Saved entries
╔══

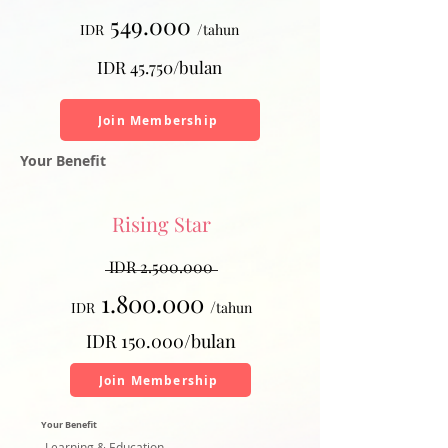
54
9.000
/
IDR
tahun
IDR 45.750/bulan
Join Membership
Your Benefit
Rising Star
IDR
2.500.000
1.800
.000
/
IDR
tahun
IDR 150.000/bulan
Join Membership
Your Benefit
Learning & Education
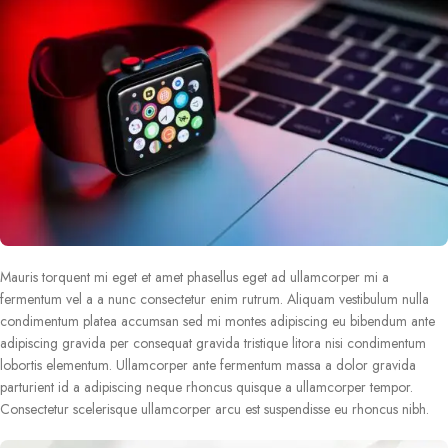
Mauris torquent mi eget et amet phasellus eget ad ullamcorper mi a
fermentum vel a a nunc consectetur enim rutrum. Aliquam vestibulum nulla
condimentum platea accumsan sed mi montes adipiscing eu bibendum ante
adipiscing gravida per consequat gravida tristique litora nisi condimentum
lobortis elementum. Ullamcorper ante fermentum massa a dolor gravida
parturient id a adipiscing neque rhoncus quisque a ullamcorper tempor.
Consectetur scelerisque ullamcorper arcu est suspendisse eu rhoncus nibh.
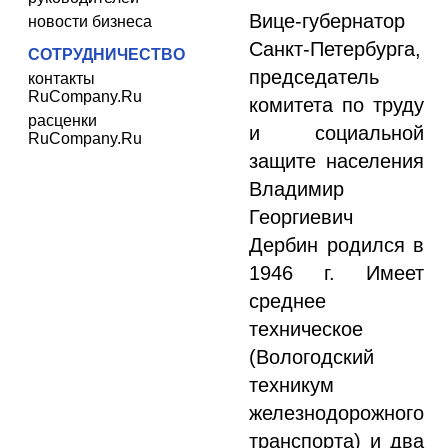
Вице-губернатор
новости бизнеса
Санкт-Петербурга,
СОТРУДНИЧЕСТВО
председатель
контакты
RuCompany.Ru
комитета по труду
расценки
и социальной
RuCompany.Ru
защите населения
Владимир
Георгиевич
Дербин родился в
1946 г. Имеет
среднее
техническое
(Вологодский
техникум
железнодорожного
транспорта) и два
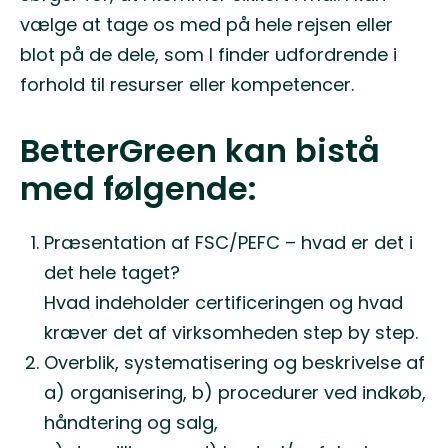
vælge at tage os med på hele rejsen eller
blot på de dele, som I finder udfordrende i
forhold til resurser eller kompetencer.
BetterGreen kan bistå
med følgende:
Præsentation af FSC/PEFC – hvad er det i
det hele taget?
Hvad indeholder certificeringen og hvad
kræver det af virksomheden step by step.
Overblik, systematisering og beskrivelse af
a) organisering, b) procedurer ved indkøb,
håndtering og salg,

╚══
╔══

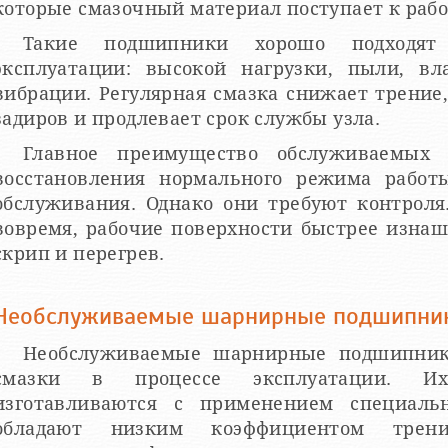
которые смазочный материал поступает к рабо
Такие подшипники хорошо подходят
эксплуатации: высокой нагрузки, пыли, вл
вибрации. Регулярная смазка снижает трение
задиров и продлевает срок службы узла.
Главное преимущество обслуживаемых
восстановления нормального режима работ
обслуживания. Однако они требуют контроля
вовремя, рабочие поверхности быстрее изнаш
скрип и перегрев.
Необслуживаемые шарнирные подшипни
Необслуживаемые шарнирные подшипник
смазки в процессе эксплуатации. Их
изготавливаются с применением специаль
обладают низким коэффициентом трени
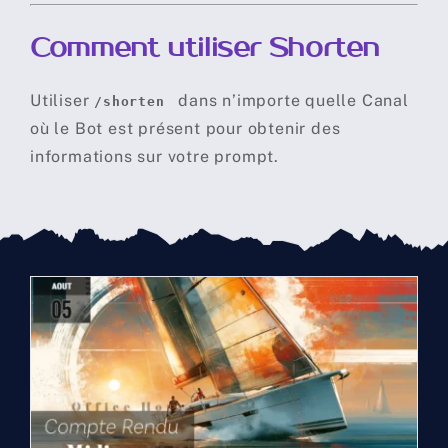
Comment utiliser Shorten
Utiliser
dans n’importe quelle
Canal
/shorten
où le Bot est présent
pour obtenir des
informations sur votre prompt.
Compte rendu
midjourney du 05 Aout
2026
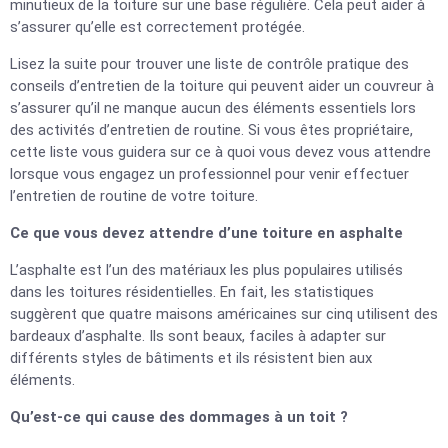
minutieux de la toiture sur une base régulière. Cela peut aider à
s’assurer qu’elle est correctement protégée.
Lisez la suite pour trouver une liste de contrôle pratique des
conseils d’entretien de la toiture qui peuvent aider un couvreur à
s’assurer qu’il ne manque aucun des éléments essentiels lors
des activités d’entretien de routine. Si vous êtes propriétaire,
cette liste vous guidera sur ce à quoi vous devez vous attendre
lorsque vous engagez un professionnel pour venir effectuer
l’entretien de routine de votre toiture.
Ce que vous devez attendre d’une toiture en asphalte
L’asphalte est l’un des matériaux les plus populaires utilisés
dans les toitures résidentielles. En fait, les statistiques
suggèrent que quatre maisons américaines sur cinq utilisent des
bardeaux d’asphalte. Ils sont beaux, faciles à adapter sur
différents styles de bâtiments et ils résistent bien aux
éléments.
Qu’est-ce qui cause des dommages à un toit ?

╚══

Extract the part of the records that opens with the line containing "parturient id a" and closes with the line containing "blot på de dele, som I finder udfordrende i". Take only those lines, exactly, and no pictures.

parturient id a adipiscing neque rhoncus quisque a ullamcorper tempor.
Consectetur scelerisque ullamcorper arcu est suspendisse eu rhoncus nibh.
Вице-губернатор
новости бизнеса
Санкт-Петербурга,
СОТРУДНИЧЕСТВО
председатель
контакты
RuCompany.Ru
комитета по труду
расценки
и социальной
RuCompany.Ru
защите населения
Владимир
Георгиевич
Дербин родился в
1946 г. Имеет
среднее
техническое
(Вологодский
техникум
железнодорожного
транспорта) и два
vælge at tage os med på hele rejsen eller
blot på de dele, som I finder udfordrende i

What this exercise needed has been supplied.